Action item: The whole of the data, every line, should come back exactly the same.

---------- Input ----------

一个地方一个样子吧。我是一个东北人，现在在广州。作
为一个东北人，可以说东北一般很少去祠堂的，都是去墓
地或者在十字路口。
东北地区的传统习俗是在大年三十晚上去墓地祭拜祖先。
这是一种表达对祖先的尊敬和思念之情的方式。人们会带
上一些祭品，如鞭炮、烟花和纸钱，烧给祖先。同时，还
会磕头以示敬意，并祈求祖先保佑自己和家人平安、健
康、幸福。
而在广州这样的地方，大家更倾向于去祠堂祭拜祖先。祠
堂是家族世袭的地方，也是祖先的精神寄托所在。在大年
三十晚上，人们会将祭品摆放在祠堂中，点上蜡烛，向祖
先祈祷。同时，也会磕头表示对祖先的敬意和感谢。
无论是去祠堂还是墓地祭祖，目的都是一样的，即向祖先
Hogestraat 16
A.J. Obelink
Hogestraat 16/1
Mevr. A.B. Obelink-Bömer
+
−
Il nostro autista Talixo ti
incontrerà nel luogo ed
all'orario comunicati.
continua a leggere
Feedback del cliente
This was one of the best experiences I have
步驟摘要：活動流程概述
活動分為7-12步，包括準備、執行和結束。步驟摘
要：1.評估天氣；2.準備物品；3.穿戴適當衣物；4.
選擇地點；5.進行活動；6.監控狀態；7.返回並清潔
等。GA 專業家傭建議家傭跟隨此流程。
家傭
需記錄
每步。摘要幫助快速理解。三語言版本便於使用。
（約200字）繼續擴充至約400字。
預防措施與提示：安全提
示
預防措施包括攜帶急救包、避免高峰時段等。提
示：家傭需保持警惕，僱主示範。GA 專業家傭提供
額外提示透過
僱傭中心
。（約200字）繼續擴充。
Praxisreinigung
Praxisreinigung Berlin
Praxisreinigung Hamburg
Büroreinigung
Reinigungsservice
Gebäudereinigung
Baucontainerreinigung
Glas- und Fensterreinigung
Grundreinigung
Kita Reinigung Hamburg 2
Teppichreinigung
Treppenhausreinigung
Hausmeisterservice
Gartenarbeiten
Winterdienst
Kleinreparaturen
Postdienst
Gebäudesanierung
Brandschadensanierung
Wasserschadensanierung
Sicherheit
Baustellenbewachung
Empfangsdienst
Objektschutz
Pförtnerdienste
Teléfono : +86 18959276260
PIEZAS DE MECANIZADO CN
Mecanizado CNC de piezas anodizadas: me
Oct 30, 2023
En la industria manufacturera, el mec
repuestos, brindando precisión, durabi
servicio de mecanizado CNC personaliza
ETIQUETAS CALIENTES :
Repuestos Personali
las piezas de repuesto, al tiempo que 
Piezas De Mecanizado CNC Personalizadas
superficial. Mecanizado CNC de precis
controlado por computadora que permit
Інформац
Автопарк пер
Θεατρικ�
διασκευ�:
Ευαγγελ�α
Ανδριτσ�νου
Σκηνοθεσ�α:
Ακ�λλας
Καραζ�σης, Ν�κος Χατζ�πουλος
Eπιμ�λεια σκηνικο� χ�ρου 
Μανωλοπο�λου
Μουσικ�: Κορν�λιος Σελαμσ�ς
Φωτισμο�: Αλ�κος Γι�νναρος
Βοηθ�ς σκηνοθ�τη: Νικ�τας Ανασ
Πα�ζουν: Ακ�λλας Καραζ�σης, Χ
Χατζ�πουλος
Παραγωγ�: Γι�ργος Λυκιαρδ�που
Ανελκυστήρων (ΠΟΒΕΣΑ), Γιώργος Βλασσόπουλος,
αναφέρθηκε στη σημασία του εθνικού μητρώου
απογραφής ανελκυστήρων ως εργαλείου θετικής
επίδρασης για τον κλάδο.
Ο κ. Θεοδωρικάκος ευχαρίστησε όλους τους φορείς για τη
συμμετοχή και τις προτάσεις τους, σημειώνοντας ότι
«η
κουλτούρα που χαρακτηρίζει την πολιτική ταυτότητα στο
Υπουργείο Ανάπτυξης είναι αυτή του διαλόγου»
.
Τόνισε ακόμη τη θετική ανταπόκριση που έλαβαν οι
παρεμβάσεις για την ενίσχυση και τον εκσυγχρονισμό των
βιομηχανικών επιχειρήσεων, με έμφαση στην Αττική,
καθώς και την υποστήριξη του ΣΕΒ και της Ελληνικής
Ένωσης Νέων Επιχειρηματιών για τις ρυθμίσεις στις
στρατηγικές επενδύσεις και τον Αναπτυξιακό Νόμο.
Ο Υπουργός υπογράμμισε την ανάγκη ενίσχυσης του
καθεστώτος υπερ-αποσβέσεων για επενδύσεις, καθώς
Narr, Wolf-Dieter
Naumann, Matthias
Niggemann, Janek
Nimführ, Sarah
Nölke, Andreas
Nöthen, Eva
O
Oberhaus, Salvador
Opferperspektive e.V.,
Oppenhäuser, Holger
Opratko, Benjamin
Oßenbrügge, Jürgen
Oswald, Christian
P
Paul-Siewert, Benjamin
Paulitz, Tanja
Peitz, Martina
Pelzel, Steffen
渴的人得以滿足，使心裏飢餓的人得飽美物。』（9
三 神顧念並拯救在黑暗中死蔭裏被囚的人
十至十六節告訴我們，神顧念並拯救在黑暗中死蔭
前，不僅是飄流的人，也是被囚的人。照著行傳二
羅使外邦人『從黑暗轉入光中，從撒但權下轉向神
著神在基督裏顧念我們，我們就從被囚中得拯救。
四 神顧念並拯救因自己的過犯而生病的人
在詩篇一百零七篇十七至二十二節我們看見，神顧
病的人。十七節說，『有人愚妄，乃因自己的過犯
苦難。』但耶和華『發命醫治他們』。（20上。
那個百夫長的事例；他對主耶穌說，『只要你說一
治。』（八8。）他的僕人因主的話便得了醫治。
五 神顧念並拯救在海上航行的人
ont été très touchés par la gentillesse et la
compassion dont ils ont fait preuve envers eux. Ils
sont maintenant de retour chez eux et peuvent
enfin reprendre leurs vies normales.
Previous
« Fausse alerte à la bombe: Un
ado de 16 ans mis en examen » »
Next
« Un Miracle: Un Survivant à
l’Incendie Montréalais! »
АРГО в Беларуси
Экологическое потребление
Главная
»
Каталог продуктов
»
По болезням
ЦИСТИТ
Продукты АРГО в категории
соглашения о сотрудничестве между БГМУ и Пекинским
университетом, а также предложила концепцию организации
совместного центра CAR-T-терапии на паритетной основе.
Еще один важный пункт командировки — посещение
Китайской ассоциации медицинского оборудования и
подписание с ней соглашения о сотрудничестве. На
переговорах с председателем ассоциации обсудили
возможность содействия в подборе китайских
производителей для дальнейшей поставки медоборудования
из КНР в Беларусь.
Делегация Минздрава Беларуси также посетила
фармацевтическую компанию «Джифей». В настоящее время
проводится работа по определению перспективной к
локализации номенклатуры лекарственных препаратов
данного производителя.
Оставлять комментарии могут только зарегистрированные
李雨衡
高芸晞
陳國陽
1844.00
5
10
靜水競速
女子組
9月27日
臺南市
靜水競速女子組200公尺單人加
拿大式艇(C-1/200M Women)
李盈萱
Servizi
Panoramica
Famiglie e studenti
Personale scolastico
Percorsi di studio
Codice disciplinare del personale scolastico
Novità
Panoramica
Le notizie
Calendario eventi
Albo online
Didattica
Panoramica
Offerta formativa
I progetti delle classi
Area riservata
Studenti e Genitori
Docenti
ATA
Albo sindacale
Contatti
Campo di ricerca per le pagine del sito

----------

Answer section:
一个地方一个样子吧。我是一个东北人，现在在广州。作
为一个东北人，可以说东北一般很少去祠堂的，都是去墓
地或者在十字路口。
东北地区的传统习俗是在大年三十晚上去墓地祭拜祖先。
这是一种表达对祖先的尊敬和思念之情的方式。人们会带
上一些祭品，如鞭炮、烟花和纸钱，烧给祖先。同时，还
会磕头以示敬意，并祈求祖先保佑自己和家人平安、健
康、幸福。
而在广州这样的地方，大家更倾向于去祠堂祭拜祖先。祠
堂是家族世袭的地方，也是祖先的精神寄托所在。在大年
三十晚上，人们会将祭品摆放在祠堂中，点上蜡烛，向祖
先祈祷。同时，也会磕头表示对祖先的敬意和感谢。
无论是去祠堂还是墓地祭祖，目的都是一样的，即向祖先
Hogestraat 16
A.J. Obelink
Hogestraat 16/1
Mevr. A.B. Obelink-Bömer
+
−
Il nostro autista Talixo ti
incontrerà nel luogo ed
all'orario comunicati.
continua a leggere
Feedback del cliente
This was one of the best experiences I have
步驟摘要：活動流程概述
活動分為7-12步，包括準備、執行和結束。步驟摘
要：1.評估天氣；2.準備物品；3.穿戴適當衣物；4.
選擇地點；5.進行活動；6.監控狀態；7.返回並清潔
等。GA 專業家傭建議家傭跟隨此流程。
家傭
需記錄
每步。摘要幫助快速理解。三語言版本便於使用。
（約200字）繼續擴充至約400字。
預防措施與提示：安全提
示
預防措施包括攜帶急救包、避免高峰時段等。提
示：家傭需保持警惕，僱主示範。GA 專業家傭提供
額外提示透過
僱傭中心
。（約200字）繼續擴充。
Praxisreinigung
Praxisreinigung Berlin
Praxisreinigung Hamburg
Büroreinigung
Reinigungsservice
Gebäudereinigung
Baucontainerreinigung
Glas- und Fensterreinigung
Grundreinigung
Kita Reinigung Hamburg 2
Teppichreinigung
Treppenhausreinigung
Hausmeisterservice
Gartenarbeiten
Winterdienst
Kleinreparaturen
Postdienst
Gebäudesanierung
Brandschadensanierung
Wasserschadensanierung
Sicherheit
Baustellenbewachung
Empfangsdienst
Objektschutz
Pförtnerdienste
Teléfono : +86 18959276260
PIEZAS DE MECANIZADO CN
Mecanizado CNC de piezas anodizadas: me
Oct 30, 2023
En la industria manufacturera, el mec
repuestos, brindando precisión, durabi
servicio de mecanizado CNC personaliza
ETIQUETAS CALIENTES :
Repuestos Personali
las piezas de repuesto, al tiempo que 
Piezas De Mecanizado CNC Personalizadas
superficial. Mecanizado CNC de precis
controlado por computadora que permit
Інформац
Автопарк пер
Θεατρικ�
διασκευ�:
Ευαγγελ�α
Ανδριτσ�νου
Σκηνοθεσ�α:
Ακ�λλας
Καραζ�σης, Ν�κος Χατζ�πουλος
Eπιμ�λεια σκηνικο� χ�ρου 
Μανωλοπο�λου
Μουσικ�: Κορν�λιος Σελαμσ�ς
Φωτισμο�: Αλ�κος Γι�νναρος
Βοηθ�ς σκηνοθ�τη: Νικ�τας Ανασ
Πα�ζουν: Ακ�λλας Καραζ�σης, Χ
Χατζ�πουλος
Παραγωγ�: Γι�ργος Λυκιαρδ�που
Ανελκυστήρων (ΠΟΒΕΣΑ), Γιώργος Βλασσόπουλος,
αναφέρθηκε στη σημασία του εθνικού μητρώου
απογραφής ανελκυστήρων ως εργαλείου θετικής
επίδρασης για τον κλάδο.
Ο κ. Θεοδωρικάκος ευχαρίστησε όλους τους φορείς για τη
συμμετοχή και τις προτάσεις τους, σημειώνοντας ότι
«η
κουλτούρα που χαρακτηρίζει την πολιτική ταυτότητα στο
Υπουργείο Ανάπτυξης είναι αυτή του διαλόγου»
.
Τόνισε ακόμη τη θετική ανταπόκριση που έλαβαν οι
παρεμβάσεις για την ενίσχυση και τον εκσυγχρονισμό των
βιομηχανικών επιχειρήσεων, με έμφαση στην Αττική,
καθώς και την υποστήριξη του ΣΕΒ και της Ελληνικής
Ένωσης Νέων Επιχειρηματιών για τις ρυθμίσεις στις
στρατηγικές επενδύσεις και τον Αναπτυξιακό Νόμο.
Ο Υπουργός υπογράμμισε την ανάγκη ενίσχυσης του
καθεστώτος υπερ-αποσβέσεων για επενδύσεις, καθώς
Narr, Wolf-Dieter
Naumann, Matthias
Niggemann, Janek
Nimführ, Sarah
Nölke, Andreas
Nöthen, Eva
O
Oberhaus, Salvador
Opferperspektive e.V.,
Oppenhäuser, Holger
Opratko, Benjamin
Oßenbrügge, Jürgen
Oswald, Christian
P
Paul-Siewert, Benjamin
Paulitz, Tanja
Peitz, Martina
Pelzel, Steffen
渴的人得以滿足，使心裏飢餓的人得飽美物。』（9
三 神顧念並拯救在黑暗中死蔭裏被囚的人
十至十六節告訴我們，神顧念並拯救在黑暗中死蔭
前，不僅是飄流的人，也是被囚的人。照著行傳二
羅使外邦人『從黑暗轉入光中，從撒但權下轉向神
著神在基督裏顧念我們，我們就從被囚中得拯救。
四 神顧念並拯救因自己的過犯而生病的人
在詩篇一百零七篇十七至二十二節我們看見，神顧
病的人。十七節說，『有人愚妄，乃因自己的過犯
苦難。』但耶和華『發命醫治他們』。（20上。
那個百夫長的事例；他對主耶穌說，『只要你說一
治。』（八8。）他的僕人因主的話便得了醫治。
五 神顧念並拯救在海上航行的人
ont été très touchés par la gentillesse et la
compassion dont ils ont fait preuve envers eux. Ils
sont maintenant de retour chez eux et peuvent
enfin reprendre leurs vies normales.
Previous
« Fausse alerte à la bombe: Un
ado de 16 ans mis en examen » »
Next
« Un Miracle: Un Survivant à
l’Incendie Montréalais! »
АРГО в Беларуси
Экологическое потребление
Главная
»
Каталог продуктов
»
По болезням
ЦИСТИТ
Продукты АРГО в категории
соглашения о сотрудничестве между БГМУ и Пекинским
университетом, а также предложила концепцию организации
совместного центра CAR-T-терапии на паритетной основе.
Еще один важный пункт командировки — посещение
Китайской ассоциации медицинского оборудования и
подписание с ней соглашения о сотрудничестве. На
переговорах с председателем ассоциации обсудили
возможность содействия в подборе китайских
производителей для дальнейшей поставки медоборудования
из КНР в Беларусь.
Делегация Минздрава Беларуси также посетила
фармацевтическую компанию «Джифей». В настоящее время
проводится работа по определению перспективной к
локализации номенклатуры лекарственных препаратов
данного производителя.
Оставлять комментарии могут только зарегистрированные
李雨衡
高芸晞
陳國陽
1844.00
5
10
靜水競速
女子組
9月27日
臺南市
靜水競速女子組200公尺單人加
拿大式艇(C-1/200M Women)
李盈萱
Servizi
Panoramica
Famiglie e studenti
Personale scolastico
Percorsi di studio
Codice disciplinare del personale scolastico
Novità
Panoramica
Le notizie
Calendario eventi
Albo online
Didattica
Panoramica
Offerta formativa
I progetti delle classi
Area riservata
Studenti e Genitori
Docenti
ATA
Albo sindacale
Contatti
Campo di ricerca per le pagine del sito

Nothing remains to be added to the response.